Son souvenir des événements à partir de là est quelque peu vague. Une femme est venue voir le père avec une photo et lui a demandé si c'était son fils. C'était.
On lui a dit que le garçon avait été retrouvé mais qu'il avait été transporté à l'hôpital dans le coma. La femme enceinte disparue avait également été retrouvée vivante, a-t-il entendu.
À un moment donné, la femme enceinte est arrivée au camp et les espoirs du père ont été nourris : peut-être que son fils avait survécu aussi.
Ensuite, il a été emmené pour interrogatoire. Il a demandé à voir son fils, mais on lui a dit qu'il devait être interrogé.
Après, il n'a toujours pas été autorisé à voir son enfant. Finalement, a-t-il dit, la police a appelé l'hôpital. Ils lui ont dit que son fils l'était déjà lorsqu'il est arrivé à l'hôpital.
Pourquoi m'ont-ils fait ça ? dit le père, bouleversé à l'idée qu'il avait donné de faux espoirs de survie de son fils. Ils auraient dû me dire la vérité.

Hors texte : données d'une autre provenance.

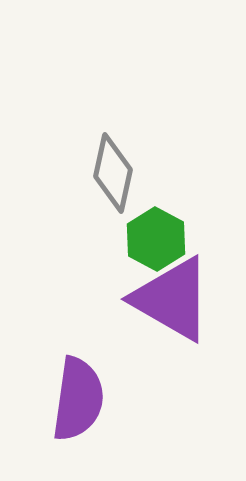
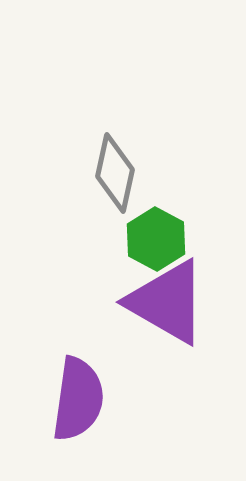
gray diamond: moved 2 px right
purple triangle: moved 5 px left, 3 px down
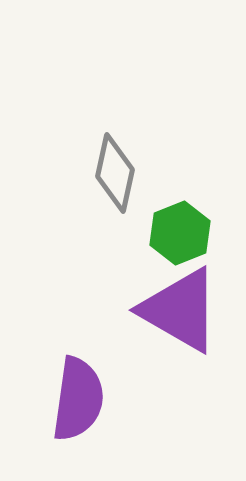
green hexagon: moved 24 px right, 6 px up; rotated 10 degrees clockwise
purple triangle: moved 13 px right, 8 px down
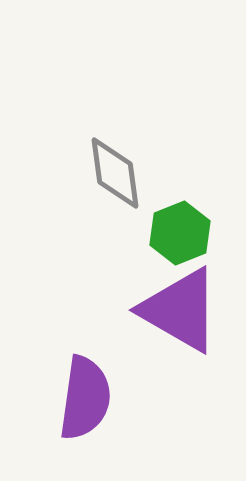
gray diamond: rotated 20 degrees counterclockwise
purple semicircle: moved 7 px right, 1 px up
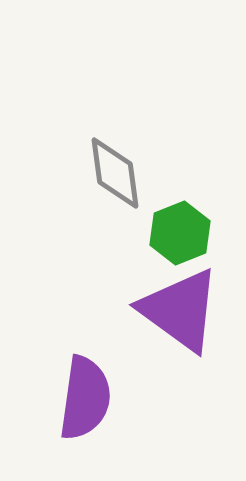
purple triangle: rotated 6 degrees clockwise
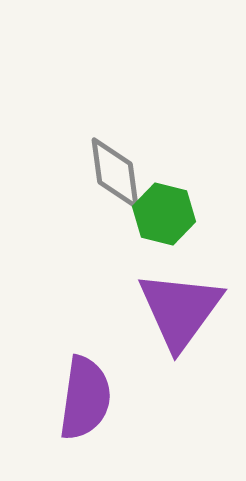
green hexagon: moved 16 px left, 19 px up; rotated 24 degrees counterclockwise
purple triangle: rotated 30 degrees clockwise
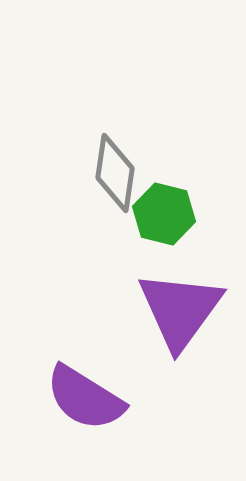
gray diamond: rotated 16 degrees clockwise
purple semicircle: rotated 114 degrees clockwise
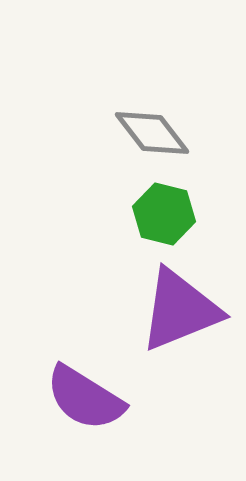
gray diamond: moved 37 px right, 40 px up; rotated 46 degrees counterclockwise
purple triangle: rotated 32 degrees clockwise
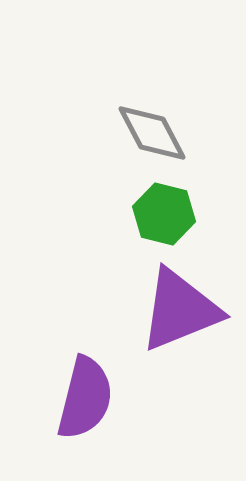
gray diamond: rotated 10 degrees clockwise
purple semicircle: rotated 108 degrees counterclockwise
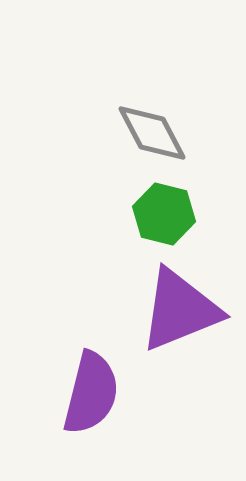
purple semicircle: moved 6 px right, 5 px up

Le père a ensuite été emprisonné.
J'avais le cœur brisé, dit-il. Une personne qui perd ses proches, son fils, et puis il va en prison dans cet état, seul… Est-ce humain de faire ça ?
Il a fallu trois jours et la pression de son avocat pour être autorisé à voir le corps de son fils.
Le père a finalement été libéré sous caution à condition qu'il ne quitte pas le pays. Les organisations de réfugiés l'ont hébergé dans un hôtel.
Le corps du petit garçon est resté à la morgue pendant des semaines. Son acte de décès montre qu'il a été enterré le 30 novembre dans le petit cimetière au-dessus du village d'Iraion, où reposent d'autres victimes de naufrages de migrants.
Le père a depuis obtenu l'asile temporaire en Grèce. Mais sans son fils, a-t-il dit, il ne se soucie pas beaucoup de savoir où ou s'il vit.
Son fils était son ami, a déclaré Haidari. Il était tout pour lui. Il était son espoir d'être en vie.